━━ DATASET SECTION ━━
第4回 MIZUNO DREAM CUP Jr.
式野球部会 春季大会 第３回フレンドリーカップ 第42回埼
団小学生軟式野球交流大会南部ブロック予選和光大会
━━━
# EXERCISE INSTRUCTIONS
Nothing but the complete listing, repeated exactly, belongs in the answer.

# ANSWER AREA
第4回 MIZUNO DREAM CUP Jr.
式野球部会 春季大会 第３回フレンドリーカップ 第42回埼
団小学生軟式野球交流大会南部ブロック予選和光大会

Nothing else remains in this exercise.